Relational Learning in Pre-Trained Models: A Theory from Hypergraph Recovery Perspective
Yang Chen, Cong Fang, Zhouchen Lin, Bing Liu
TL;DR
The paper addresses how foundation models acquire relational world knowledge by proposing a hypergraph recovery framework in which the world is a weighted hypergraph and pre-training data are samples from hyperedges under a perception mapping. It establishes population-level identifiability, a minimax data-efficiency theory, and near-optimal sample complexity for Masked Modeling, while extending the framework to multimodal entity alignment.
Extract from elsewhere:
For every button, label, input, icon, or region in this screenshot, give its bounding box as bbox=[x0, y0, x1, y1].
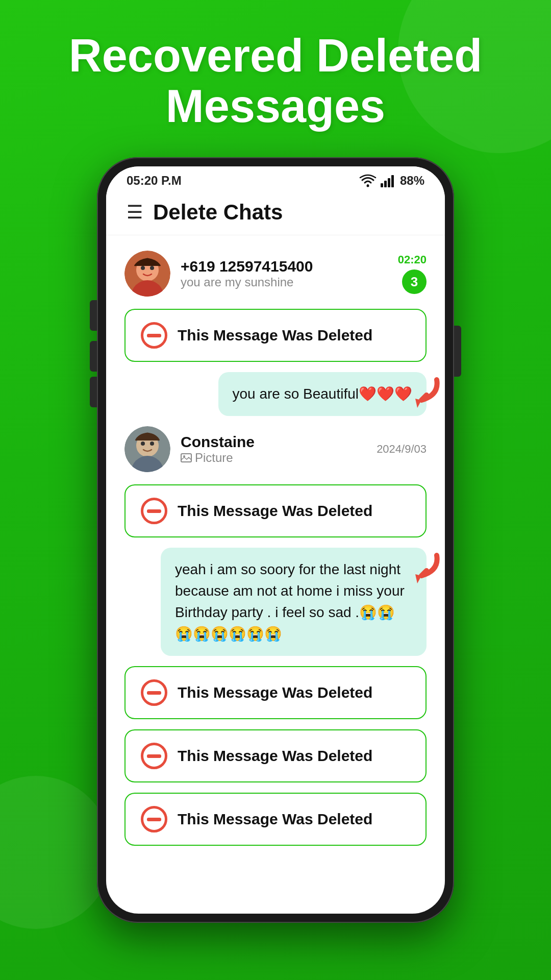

Theoretical results are complemented by synthetic and real-world experiments that show learned relational structures align with ground-truth relations and that larger, more capable models yield stronger relational recovery. This work provides a rigorous mathematical foundation linking PTMs with hypergraph theory to analyze and improve relational learning and multimodal alignment.
Abstract
Foundation Models (FMs) have demonstrated remarkable insights into the relational dynamics of the world, leading to the crucial question: how do these models acquire an understanding of world hybrid relations? Traditional statistical learning, particularly for prediction problems, may overlook the rich and inherently structured information from the data, especially regarding the relationships between objects. We introduce a mathematical model that formalizes relational learning as hypergraph recovery to study pre-training of FMs. In our framework, the world is represented as a hypergraph, with data abstracted as random samples from hyperedges. We theoretically examine the feasibility of a Pre-Trained Model (PTM) to recover this hypergraph and analyze the data efficiency in a minimax near-optimal style. By integrating rich graph theories into the realm of PTMs, our mathematical framework offers powerful tools for an in-depth understanding of pre-training from a unique perspective and can be used under various scenarios. As an example, we extend the framework to entity alignment in multimodal learning.